Il se demandait, d’autre part, — car la vie continuait à l’instruire — comment allait se régler une autre question importante : celle des certificats… Mieux valait prendre les devants…

— Je dois vous prévenir tout de suite, dit-il à la mandataire du Destin, que nous n’avons pas de certificats…

— Oh ! oh ! pas de certificats ?

— Voici pourquoi… Mademoiselle, ici présente, a toujours vécu dans sa famille… à travailler ses examens… C’est la première fois qu’elle se place…

— Ça n’en vaut peut-être que mieux, dit l’énorme dame… Elle n’a pas eu le temps de prendre de mauvaises habitudes. Mais, pour le valet de chambre, le manque de certificats, c’est plus embêtant…

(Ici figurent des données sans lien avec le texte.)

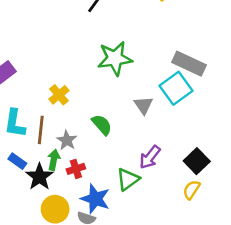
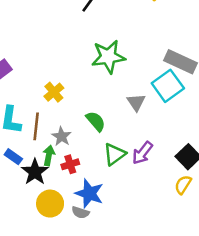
green triangle: (128, 179) -> (115, 154), moved

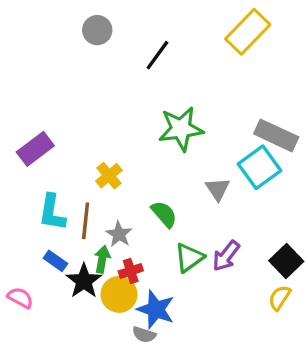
yellow circle: (50, 204) -> (119, 294), moved

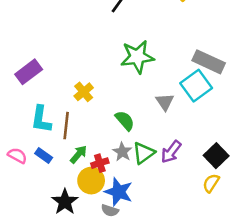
gray star: (119, 234) -> (122, 152), moved
green arrow: (102, 259) -> (79, 154), turned 30
black star: (84, 281) -> (65, 202), moved
pink semicircle: (20, 298) -> (17, 156), moved

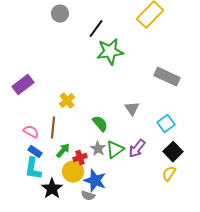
green star: (137, 57) -> (110, 52), moved
cyan square: (196, 86) -> (166, 124), moved, size x0.7
cyan L-shape: (41, 119) -> (33, 169), moved
pink semicircle: (17, 156) -> (31, 132), moved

M. Planchet ne songea pas un instant à indiquer, comme source de renseignements, la maison Lenormand fils et Normand, où l’on n’aurait guère pu célébrer que sa compétence en organisation de courses d’escargots. Mais il avait pris la forte résolution de mentir, et c’est étonnant, une fois le petit apprentissage achevé, quelles ressources cela peut donner dans la vie…

— … J’ai servi trois ans chez le marquis… le marquis de Saint-Nicolas. Mon maître était très content de moi et il m’aurait gardé à son service jusqu’à sa mort. Mais il a été nommé consul dans l’Amérique du Sud. Il m’a promis un bon certificat, qu’il a sans doute oublié de m’envoyer dans la bousculade du départ… Je le recevrai certainement d’un jour à l’autre.

La placeuse garda quelques instants le silence.